Хорошенькое личико – это да, это приятно, но неужто только личиками любоваться? Очень славно также, что волосы по нынешней моде высоко поднимают, оставляя открытой нежненькую шейку. Но и этого мало! На балы, конечно, надевается платье декольтированное, открывающее плечи и немножечко груди. Тут, что и говорить, есть на чем отдохнуть взору. Но… Дианы грудь, ланиты Флоры прелестны, милые друзья, и все же… Талия скрыта корсетом и складками платья, а ниже и вовсе не понять, что и где. Ну как же немилосердна была дамская мода году этак в 1817-м – по отношению к мужчинам прежде всего! О том, каковы у милой женщины ножки, можно было только догадываться. Юбки, нижние юбки, панталоны, чулки, какие-нибудь невообразимые ботинки или туфельки… Самые робкие лорнировали дам во время вальса, ловя мелькание их ножек в вихре юбок. Самые смелые норовили устроить так, чтобы, подсаживая красавицу в карету, как-нибудь исхитриться – и забраться дерзкой рукою под ее подол, провести нетерпеливыми пальцами по ножке, насладиться скользкостью шелковистого чулочка, мягкостью батистовых панталончиков или, если особенно повезет, прохладной гладкостью живой кожи…

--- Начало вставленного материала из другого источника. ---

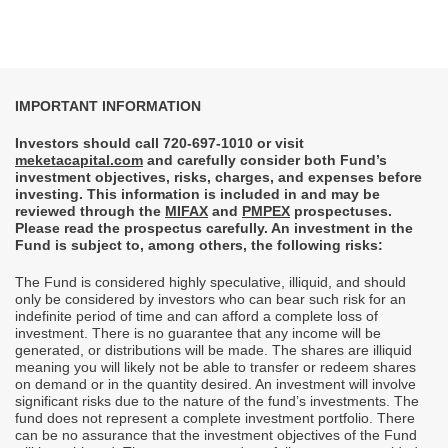
IMPORTANT INFORMATION
Investors should call 720-697-1010 or visit
meketacapital.com
and
carefully consider both Fund’s
investment objectives, risks, charges, and expenses before
investing. This information is included in and may be
reviewed through the
MIFAX
and
PMPEX
prospectuses.
Please read the prospectus carefully. An investment in the
Fund is subject to, among others, the following risks:
The Fund is considered highly speculative, illiquid, and should
only be considered by investors who can bear such risk for an
indefinite period of time and can afford a complete loss of
investment. There is no guarantee that any income will be
generated, or distributions will be made. The shares are illiquid
meaning you will likely not be able to transfer or redeem shares
on demand or in the quantity desired. An investment will involve
significant risks due to the nature of the fund’s investments. The
fund does not represent a complete investment portfolio. There
can be no assurance that the investment objectives of the Fund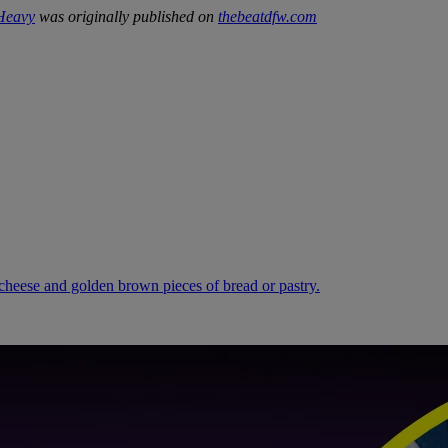
 Heavy
was originally published on
thebeatdfw.com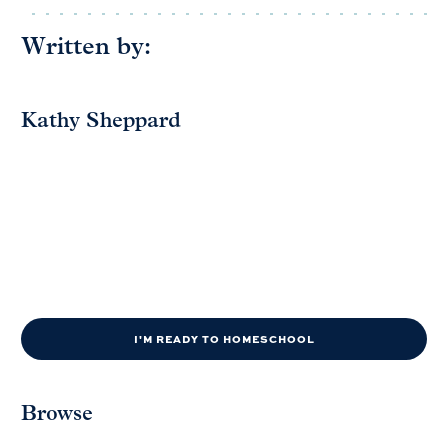
Written by:
Kathy Sheppard
I'M READY TO HOMESCHOOL
Browse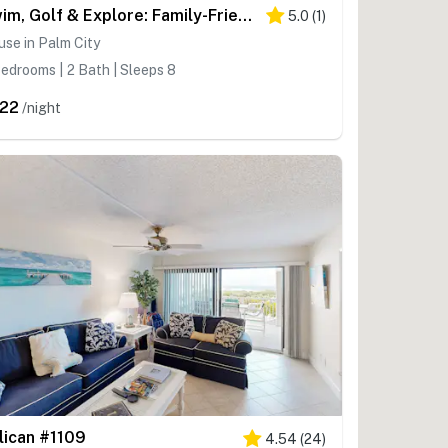
Swim, Golf & Explore: Family-Friendly Stuart Gem
5.0
(
1
)
se in Palm City
edrooms | 2 Bath | Sleeps 8
22
/night
lican #1109
4.54
(
24
)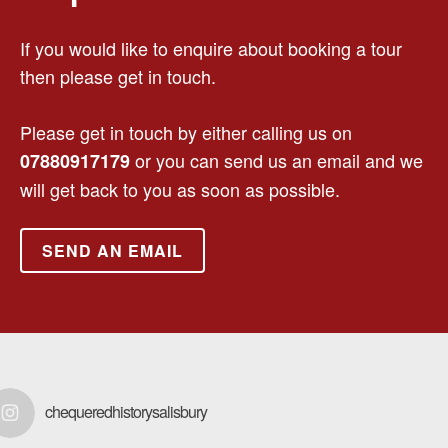
If you would like to enquire about booking a tour
then please get in touch.
Please get in touch by either calling us on
or you can send us an email and we
07880917179
will get back to you as soon as possible.
SEND AN EMAIL
chequeredhistorysalisbury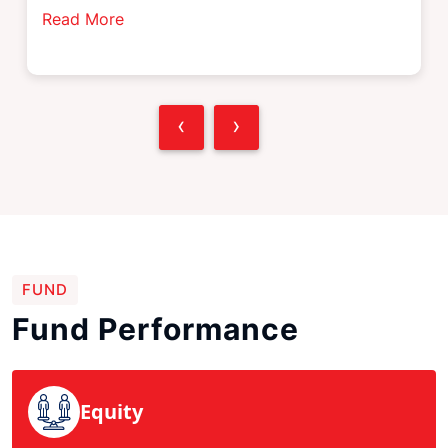
Read More
‹
›
FUND
Fund Performance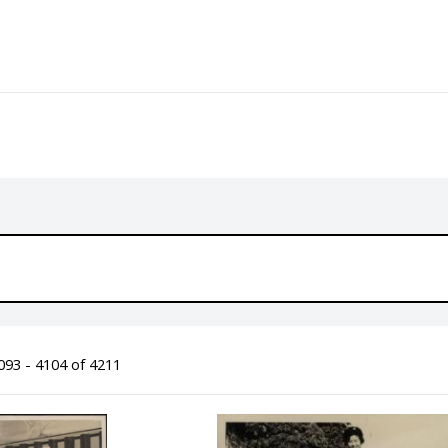
93 - 4104 of 4211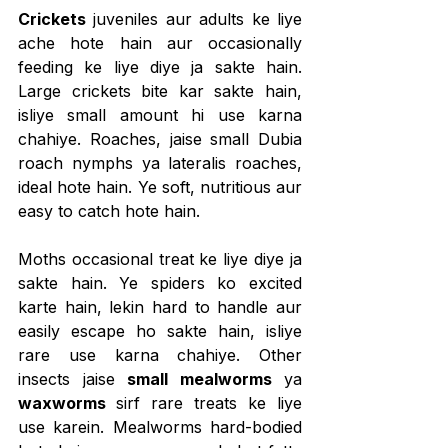
Crickets
 juveniles aur adults ke liye 
ache hote hain aur occasionally 
feeding ke liye diye ja sakte hain. 
Large crickets bite kar sakte hain, 
isliye small amount hi use karna 
chahiye. Roaches, jaise small Dubia 
roach nymphs ya lateralis roaches, 
ideal hote hain. Ye soft, nutritious aur 
easy to catch hote hain.
Moths occasional treat ke liye diye ja 
sakte hain. Ye spiders ko excited 
karte hain, lekin hard to handle aur 
easily escape ho sakte hain, isliye 
rare use karna chahiye. Other 
insects jaise 
small mealworms
 ya 
waxworms 
sirf rare treats ke liye 
use karein. Mealworms hard-bodied 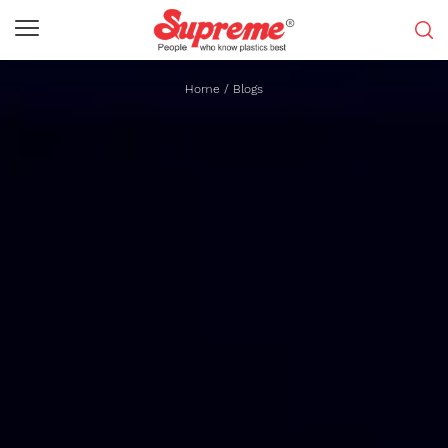
Home
/
Blogs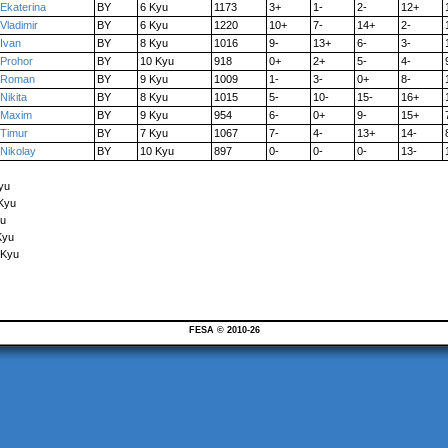
Ekaterina
BY
6 Kyu
1173
3+
1-
2-
12+
Vladimir
BY
6 Kyu
1220
10+
7-
14+
2-
Ivan
BY
8 Kyu
1016
9-
13+
6-
3-
Prohor
BY
10 Kyu
918
0+
2+
5-
4-
Roman
BY
9 Kyu
1009
1-
3-
0+
8-
Nikita
BY
8 Kyu
1015
5-
10-
15-
16+
Maxim
BY
9 Kyu
954
6-
0+
9-
15+
Timur
BY
7 Kyu
1067
7-
4-
13+
14-
Nikolay
BY
10 Kyu
897
0-
0-
0-
13-
yu
 Kyu
yu
Kyu
 Kyu
FESA © 2010-26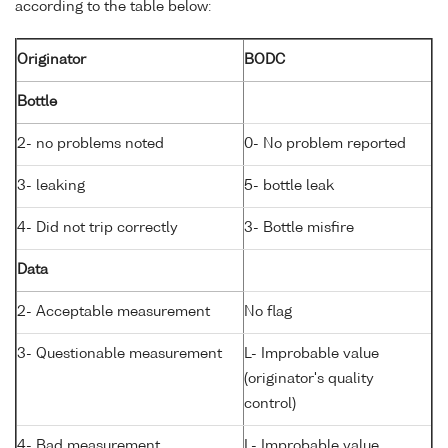
according to the table below:
Originator
BODC
Bottle
2- no problems noted
0- No problem reported
3- leaking
5- bottle leak
4- Did not trip correctly
3- Bottle misfire
Data
2- Acceptable measurement
No flag
3- Questionable measurement
L- Improbable value
(originator's quality
control)
4- Bad measurement
L- Improbable value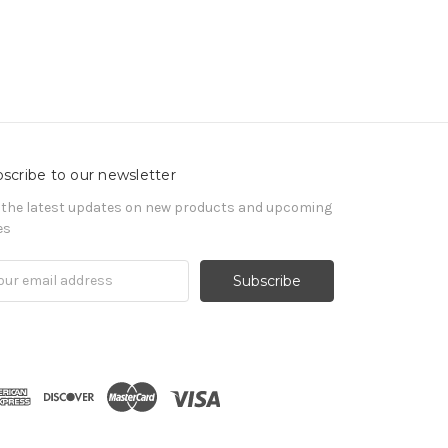
scribe to our newsletter
 the latest updates on new products and upcoming
es
il
ress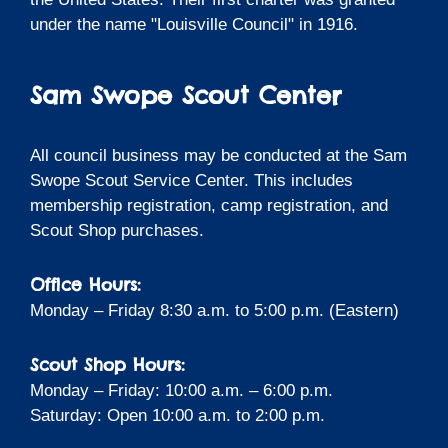
under the name "Louisville Council" in 1916.
Sam Swope Scout Center
All council business may be conducted at the Sam
Swope Scout Service Center. This includes
membership registration, camp registration, and
Scout Shop purchases.
Office Hours:
Monday – Friday 8:30 a.m. to 5:00 p.m. (Eastern)
Scout Shop Hours:
Monday – Friday: 10:00 a.m. – 6:00 p.m.
Saturday: Open 10:00 a.m. to 2:00 p.m.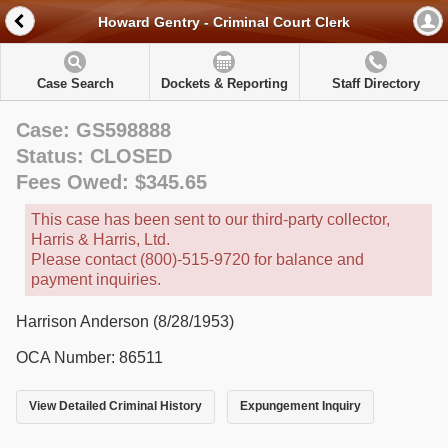
Howard Gentry - Criminal Court Clerk
Case Search
Dockets & Reporting
Staff Directory
Case: GS598888
Status: CLOSED
Fees Owed: $345.65
This case has been sent to our third-party collector,
Harris & Harris, Ltd.
Please contact (800)-515-9720 for balance and
payment inquiries.
Harrison Anderson (8/28/1953)
OCA Number: 86511
View Detailed Criminal History
Expungement Inquiry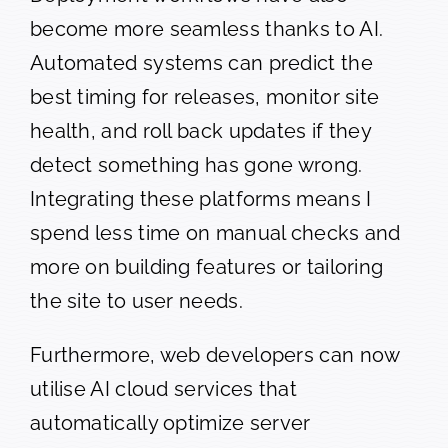
become more seamless thanks to AI.
Automated systems can predict the
best timing for releases, monitor site
health, and roll back updates if they
detect something has gone wrong.
Integrating these platforms means I
spend less time on manual checks and
more on building features or tailoring
the site to user needs.
Furthermore, web developers can now
utilise AI cloud services that
automatically optimize server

Но это – если повезет. Везло не часто. Кому раз в месяц, кому раз в год, а кому и в два. А мужчине потребно наслаждаться красотой гораздо чаще! Конечно, можно пойти к девкам или цыганкам. Однако, первое дело, ты можешь брезговать общей посудою, а во-вторых, ласки там отпускаются и прелести обнажаются строго по ценнику. Как говорят англичане, задаром ничего, а за пенни самую малость. И, выказывая тебе свое хорошо оплачиваемое расположение, девица лежит – и прикидывает, кто у нее следующий и много ли придется ей ныне трудиться своим усталым телом. Нет, в борделе искренности не сыщешь, точно так же, как у светской дамы или барышни, которая этой самой искренностью тебе до свадьбы уж наверное насладиться не даст.
Но где тогда искать душевность в соединении с веселостью и кокетством? Где искать общительность в соединении с милой задумчивостью и необходимой скромностью? Где искать готовность болтать милые пустяки – и в то же время трогательно молчать, когда сказать больше нечего? Где искать манеры непосредственные, а одежды самые фривольные? Где искать внешнюю невинность – и внутреннюю чувственность, не стесненную в то же время жеманством? Где искать красоту не повседневную, невыразительную, а всегда праздничную, нарядную и ошеломляющую?
Да где же еще, как не на театре?! Где же еще, как не за кулисами? Где же еще, как не среди актрис?
И, прибавим, актрис не драматических, а именно среди танцорок или балерин…
Обнаженные шеи, плечи, руки. Чуть прикрытая легким шелком грудь. А главное – вихри пышных юбок, разлетающихся при малейшем движении и открывающих ножки, ножки, ножки Терпсихоры… и все, что несколько выше, о прикосновении к чему можно только мечтать и грезить в горячечных снах!
Ни у одной светской, признанной красавицы не было столько поклонников, как у самой невзрачной балеринки. А впрочем, неправда – невзрачных танцорок в Большом Каменном театре в Петербурге вовсе не держали. Директор императорских театров Гедеонов весьма придирчив был к девочкам, поступающим в Театральное училище, и относился к его питомицам как добрый, чадолюбивый отец. Он обращал внимание прежде всего на то, чтобы будущие актерки были непременно хорошенькие. Талант – ну, это приложится!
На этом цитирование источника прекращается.